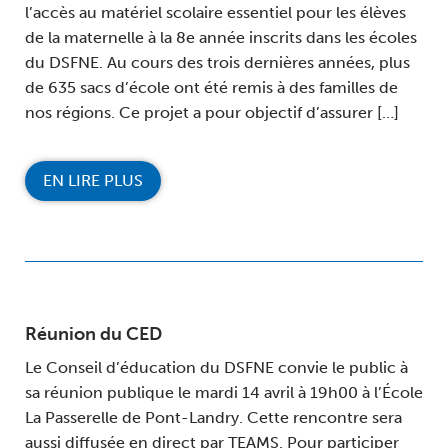
l’accès au matériel scolaire essentiel pour les élèves
de la maternelle à la 8e année inscrits dans les écoles
du DSFNE. Au cours des trois dernières années, plus
de 635 sacs d’école ont été remis à des familles de
nos régions. Ce projet a pour objectif d’assurer […]
EN LIRE PLUS
Réunion du CED
Le Conseil d’éducation du DSFNE convie le public à
sa réunion publique le mardi 14 avril à 19h00 à l’École
La Passerelle de Pont-Landry. Cette rencontre sera
aussi diffusée en direct par TEAMS. Pour participer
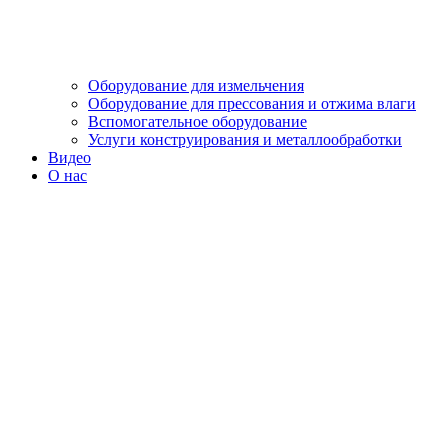
Оборудование для измельчения
Оборудование для прессования и отжима влаги
Вспомогательное оборудование
Услуги конструирования и металлообработки
Видео
О нас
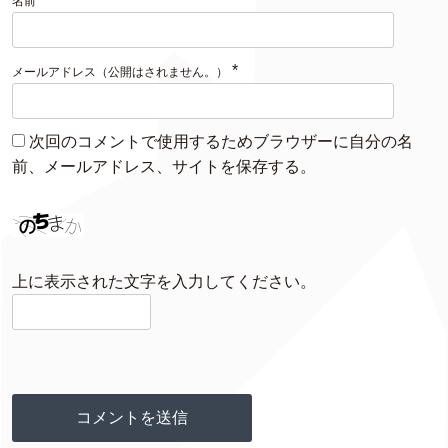
名前
*
メールアドレス（公開はされません。）
次回のコメントで使用するためブラウザーに自分の名
前、メールアドレス、サイトを保存する。
上に表示された文字を入力してください。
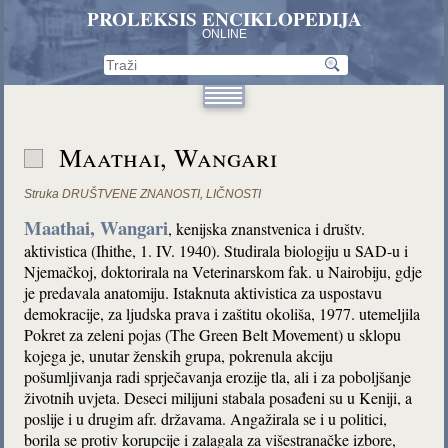
PROLEKSIS ENCIKLOPEDIJA
ONLINE
Maathai, Wangari
Struka
DRUŠTVENE ZNANOSTI
,
LIČNOSTI
Maathai, Wangari
, kenijska znanstvenica i društv.
aktivistica (Ihithe, 1. IV. 1940). Studirala biologiju u SAD-u i
Njemačkoj, doktorirala na Veterinarskom fak. u Nairobiju, gdje
je predavala anatomiju. Istaknuta aktivistica za uspostavu
demokracije, za ljudska prava i zaštitu okoliša, 1977. utemeljila
Pokret za zeleni pojas (The Green Belt Movement) u sklopu
kojega je, unutar ženskih grupa, pokrenula akciju
pošumljivanja radi sprječavanja erozije tla, ali i za poboljšanje
životnih uvjeta. Deseci milijuni stabala posađeni su u Keniji, a
poslije i u drugim afr. državama. Angažirala se i u politici,
borila se protiv korupcije i zalagala za višestranačke izbore,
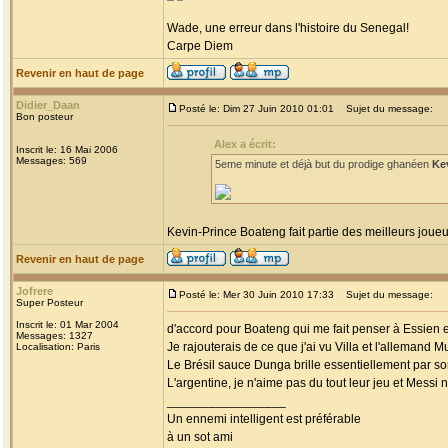
Wade, une erreur dans l'histoire du Senegal!
Carpe Diem
Revenir en haut de page
Didier_Daan
Posté le: Dim 27 Juin 2010 01:01
Sujet du message:
Bon posteur
Alex a écrit:
Inscrit le: 16 Mai 2006
Messages: 569
5eme minute et déjà but du prodige ghanéen
Ke
Kevin-Prince Boateng fait partie des meilleurs joue
Revenir en haut de page
Jofrere
Posté le: Mer 30 Juin 2010 17:33
Sujet du message:
Super Posteur
Inscrit le: 01 Mar 2004
d'accord pour Boateng qui me fait penser à Essien en
Messages: 1327
Je rajouterais de ce que j'ai vu Villa et l'allemand Mu
Localisation: Paris
Le Brésil sauce Dunga brille essentiellement par son 
L'argentine, je n'aime pas du tout leur jeu et Messi
_________________
Un ennemi intelligent est préférable
à un sot ami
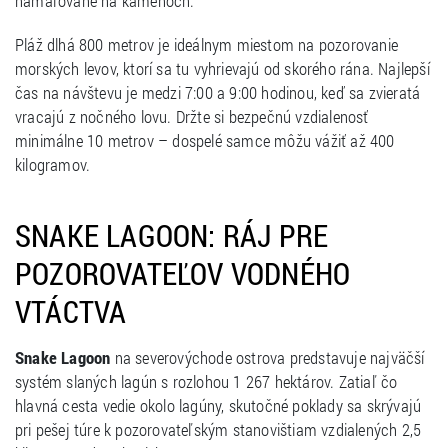
namaľované na kameňoch.
Pláž dlhá 800 metrov je ideálnym miestom na pozorovanie
morských levov, ktorí sa tu vyhrievajú od skorého rána. Najlepší
čas na návštevu je medzi 7:00 a 9:00 hodinou, keď sa zvieratá
vracajú z nočného lovu. Držte si bezpečnú vzdialenosť
minimálne 10 metrov – dospelé samce môžu vážiť až 400
kilogramov.
SNAKE LAGOON: RÁJ PRE
POZOROVATEĽOV VODNÉHO
VTÁCTVA
Snake Lagoon
na severovýchode ostrova predstavuje najväčší
systém slaných lagún s rozlohou 1 267 hektárov. Zatiaľ čo
hlavná cesta vedie okolo lagúny, skutočné poklady sa skrývajú
pri pešej túre k pozorovateľským stanovištiam vzdialených 2,5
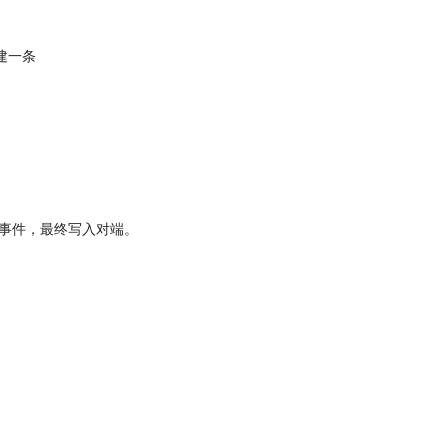
构建一条
送的增量事件，最终写入对端。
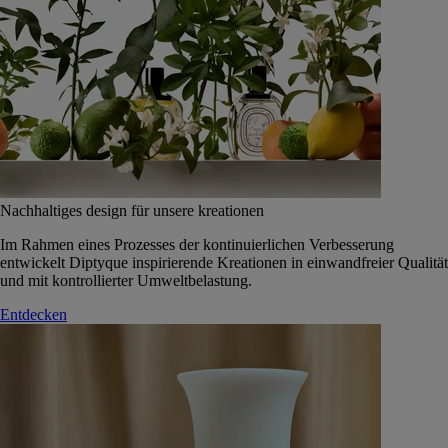
Nachhaltiges design für unsere kreationen
Im Rahmen eines Prozesses der kontinuierlichen Verbesserung
entwickelt Diptyque inspirierende Kreationen in einwandfreier Qualität
und mit kontrollierter Umweltbelastung.
Entdecken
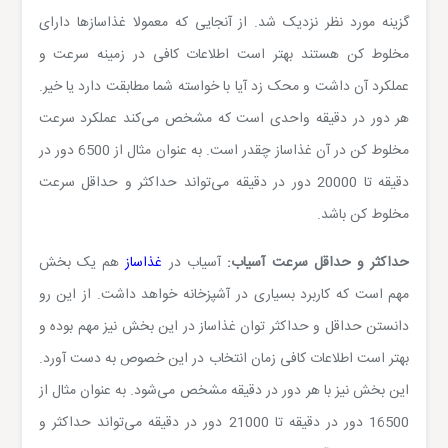
گزینه مورد نظر نزدیک شد. از آنجایی که معمولا غذاسازها دارای
مخلوط کن هستند بهتر است اطلاعات کافی در زمینه سرعت و
عملکرد آن داشت و محک زد آیا با خواسته شما مطابقت دارد یا خیر.
هر دور در دقیقه واحدی است که مشخص می‌کند عملکرد سرعت
مخلوط کن در آن غذاساز چقدر است. به عنوان مثال از 6500 دور در
دقیقه تا 20000 دور در دقیقه می‌تواند حداکثر و حداقل سرعت
مخلوط کن باشد.
حداکثر و حداقل سرعت آسیاب:
آسیاب در
غذاساز
هم یک بخش
مهم است که کاربرد بسیاری در آشپزخانه خواهد داشت. از این رو
دانستن حداقل و حداکثر توان غذاساز در این بخش نیز مهم بوده و
بهتر است اطلاعات کافی زمان انتخاب در این خصوص به دست آورد.
این بخش نیز با هر دور در دقیقه مشخص می‌شود. به عنوان مثال از
16500 دور در دقیقه تا 21000 دور در دقیقه می‌تواند حداکثر و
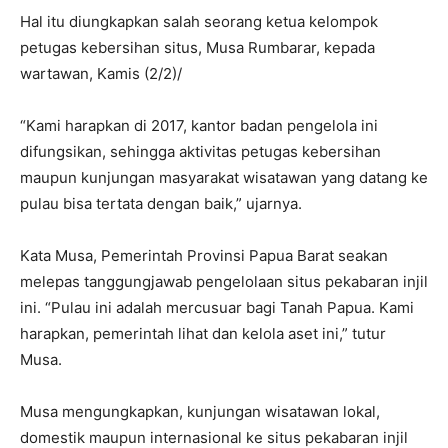
Hal itu diungkapkan salah seorang ketua kelompok
petugas kebersihan situs, Musa Rumbarar, kepada
wartawan, Kamis (2/2)/
“Kami harapkan di 2017, kantor badan pengelola ini
difungsikan, sehingga aktivitas petugas kebersihan
maupun kunjungan masyarakat wisatawan yang datang ke
pulau bisa tertata dengan baik,” ujarnya.
Kata Musa, Pemerintah Provinsi Papua Barat seakan
melepas tanggungjawab pengelolaan situs pekabaran injil
ini. “Pulau ini adalah mercusuar bagi Tanah Papua. Kami
harapkan, pemerintah lihat dan kelola aset ini,” tutur
Musa.
Musa mengungkapkan, kunjungan wisatawan lokal,
domestik maupun internasional ke situs pekabaran injil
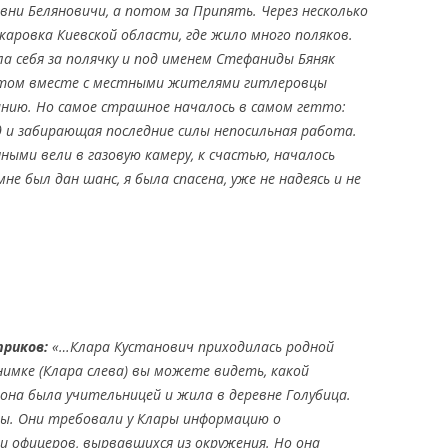
евни Беляновичи, а потом за Припять. Через несколько
акаровка Киевской области, где жило много поляков.
ла себя за полячку и под именем Стефаниды Бяняк
отом вместе с местными жителями гитлеровцы
анию.
Но самое страшное началось в самом гетто:
 и забирающая последние силы непосильная работа.
нными вели в газовую камеру, к счастью, началось
не был дан шанс, я была спасена, уже не надеясь и не
триков:
«…Клара Кустанович приходилась родной
имке (Клара слева) вы можете видеть, какой
она была учительницей и жила в деревне Голубица.
ы. Они требовали у Клары информацию о
 офицеров, вырвавшихся из окружения. Но она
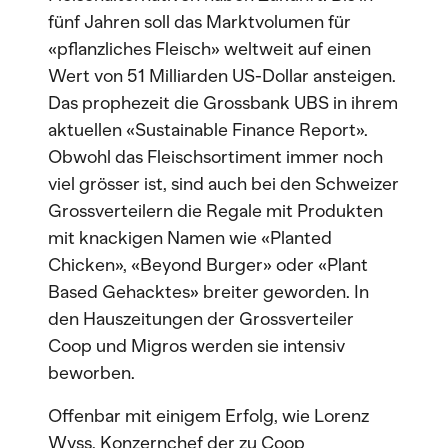
fünf Jahren soll das Marktvolumen für
«pflanzliches Fleisch» weltweit auf einen
Wert von 51 Milliarden US-Dollar ansteigen.
Das prophezeit die Grossbank UBS in ihrem
aktuellen «Sustainable Finance Report».
Obwohl das Fleischsortiment immer noch
viel grösser ist, sind auch bei den Schweizer
Grossverteilern die Regale mit Produkten
mit knackigen Namen wie «Planted
Chicken», «Beyond Burger» oder «Plant
Based Gehacktes» breiter geworden. In
den Hauszeitungen der Grossverteiler
Coop und Migros werden sie intensiv
beworben.
Offenbar mit einigem Erfolg, wie Lorenz
Wyss, Konzernchef der zu Coop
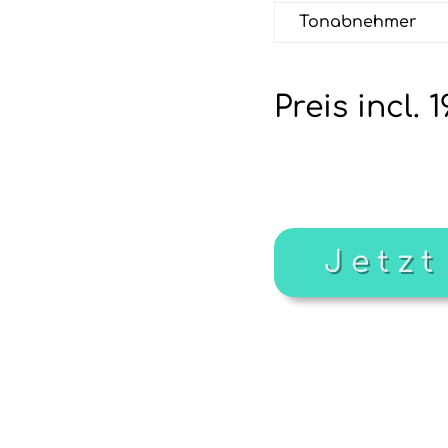
Tonabnehmer
Preis incl.
sssssssssssssssssssssssss
sssssss
sssssssssssssssssssssssss
sssssss
 this text inline or in the
Jetzt
 style every aspect of this
gs and even apply custom
ed settings.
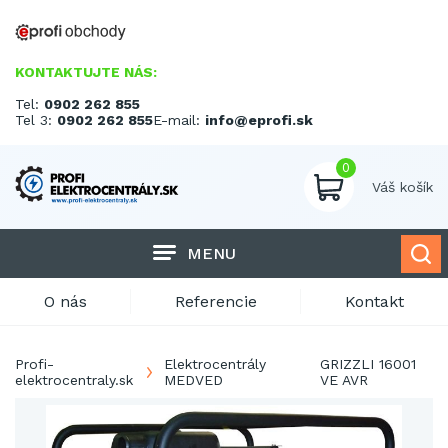
KONTAKTUJTE NÁS:
Tel:
0902 262 855
Tel 3:
0902 262 855
E-mail:
info@eprofi.sk
0
Váš košík
MENU
O nás
Referencie
Kontakt
Profi-
Elektrocentrály
GRIZZLI 16001
elektrocentraly.sk
MEDVED
VE AVR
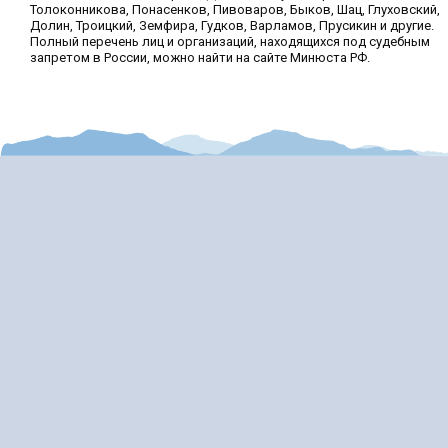
Толоконникова, Понасенков, Пивоваров, Быков, Шац, Глуховский,
Долин, Троицкий, Земфира, Гудков, Варламов, Прусикин и другие.
Полный перечень лиц и организаций, находящихся под судебным
запретом в России, можно найти на сайте Минюста РФ.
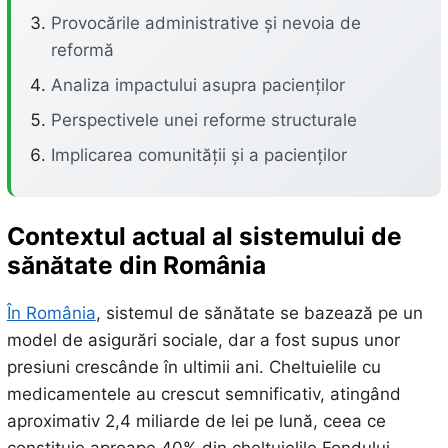
Provocările administrative și nevoia de
reformă
Analiza impactului asupra pacienților
Perspectivele unei reforme structurale
Implicarea comunității și a pacienților
Contextul actual al sistemului de
sănătate din România
În România
, sistemul de sănătate se bazează pe un
model de asigurări sociale, dar a fost supus unor
presiuni crescânde în ultimii ani. Cheltuielile cu
medicamentele au crescut semnificativ, atingând
aproximativ 2,4 miliarde de lei pe lună, ceea ce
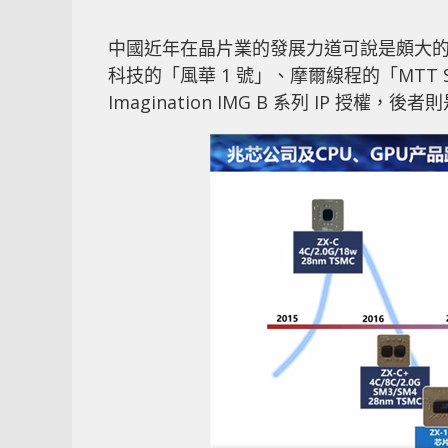
中國近年在晶片業的發展力道可說是頗大的
科技的「風華 1 號」、摩爾線程的「MT
Imagination IMG B 系列 IP 授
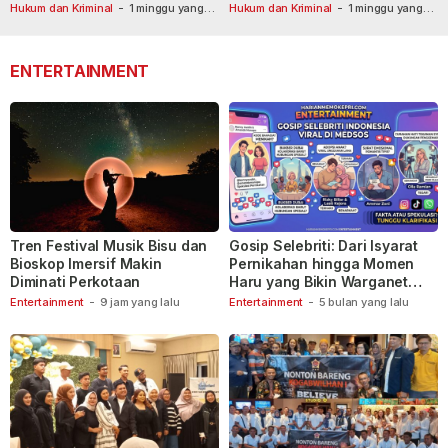
Masih Diburu
Usai Dilaporkan ke Call Center
Hukum dan Kriminal
-
1 minggu yang
Hukum dan Kriminal
-
1 minggu yang
lalu
lalu
110
ENTERTAINMENT
Tren Festival Musik Bisu dan
Gosip Selebriti: Dari Isyarat
Bioskop Imersif Makin
Pernikahan hingga Momen
Diminati Perkotaan
Haru yang Bikin Warganet
Berspekulasi
Entertainment
-
9 jam yang lalu
Entertainment
-
5 bulan yang lalu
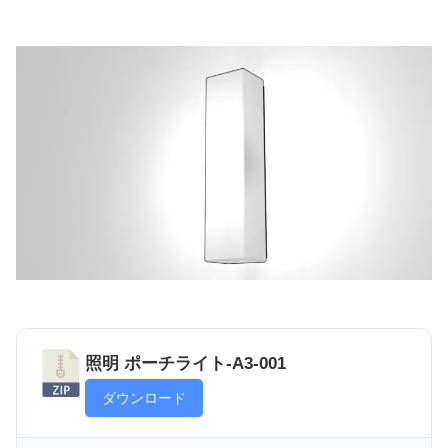
照明 ポーチライト-A3-001
ダウンロード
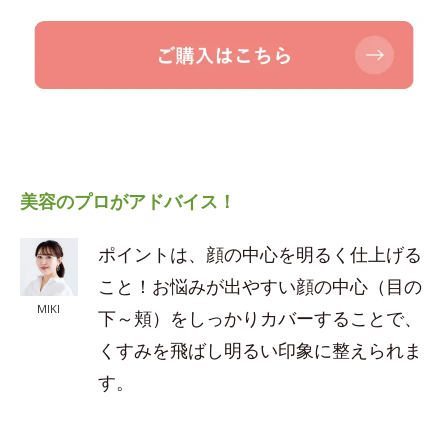
美容のプロがアドバイス！
ポイントは、顔の中心を明るく仕上げる
こと！お悩みが出やすい顔の中心（目の
MIKI
下～頬）をしっかりカバーすることで、
くすみを飛ばし明るい印象に整えられま
す。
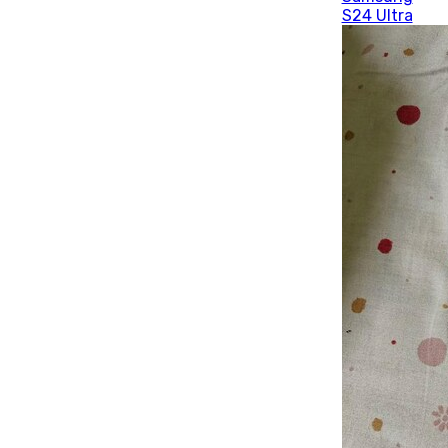
S24 Ultra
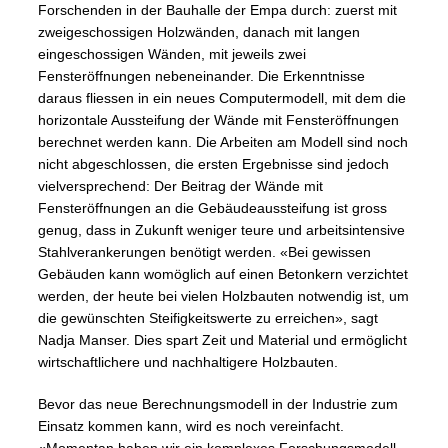
Forschenden in der Bauhalle der Empa durch: zuerst mit
zweigeschossigen Holzwänden, danach mit langen
eingeschossigen Wänden, mit jeweils zwei
Fensteröffnungen nebeneinander. Die Erkenntnisse
daraus fliessen in ein neues Computermodell, mit dem die
horizontale Aussteifung der Wände mit Fensteröffnungen
berechnet werden kann. Die Arbeiten am Modell sind noch
nicht abgeschlossen, die ersten Ergebnisse sind jedoch
vielversprechend: Der Beitrag der Wände mit
Fensteröffnungen an die Gebäudeaussteifung ist gross
genug, dass in Zukunft weniger teure und arbeitsintensive
Stahlverankerungen benötigt werden. «Bei gewissen
Gebäuden kann womöglich auf einen Betonkern verzichtet
werden, der heute bei vielen Holzbauten notwendig ist, um
die gewünschten Steifigkeitswerte zu erreichen», sagt
Nadja Manser. Dies spart Zeit und Material und ermöglicht
wirtschaftlichere und nachhaltigere Holzbauten.
Bevor das neue Berechnungsmodell in der Industrie zum
Einsatz kommen kann, wird es noch vereinfacht.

__Your goal__: Begin at the first line of the records. Print every line through the one containing "Pokret za zeleni" exactly, but skip the pictures.

__Written reply__:
l’accès au matériel scolaire essentiel pour les élèves
de la maternelle à la 8e année inscrits dans les écoles
du DSFNE. Au cours des trois dernières années, plus
de 635 sacs d’école ont été remis à des familles de
nos régions. Ce projet a pour objectif d’assurer […]
EN LIRE PLUS
Réunion du CED
Le Conseil d’éducation du DSFNE convie le public à
sa réunion publique le mardi 14 avril à 19h00 à l’École
La Passerelle de Pont-Landry. Cette rencontre sera
aussi diffusée en direct par TEAMS. Pour participer
Оборудование для измельчения
Оборудование для прессования и отжима влаги
Вспомогательное оборудование
Услуги конструирования и металлообработки
Видео
О нас
名前
*
メールアドレス（公開はされません。）
次回のコメントで使用するためブラウザーに自分の名
前、メールアドレス、サイトを保存する。
上に表示された文字を入力してください。
PROLEKSIS ENCIKLOPEDIJA
ONLINE
Maathai, Wangari
Struka
DRUŠTVENE ZNANOSTI
,
LIČNOSTI
Maathai, Wangari
, kenijska znanstvenica i društv.
aktivistica (Ihithe, 1. IV. 1940). Studirala biologiju u SAD-u i
Njemačkoj, doktorirala na Veterinarskom fak. u Nairobiju, gdje
je predavala anatomiju. Istaknuta aktivistica za uspostavu
demokracije, za ljudska prava i zaštitu okoliša, 1977. utemeljila
Pokret za zeleni pojas (The Green Belt Movement) u sklopu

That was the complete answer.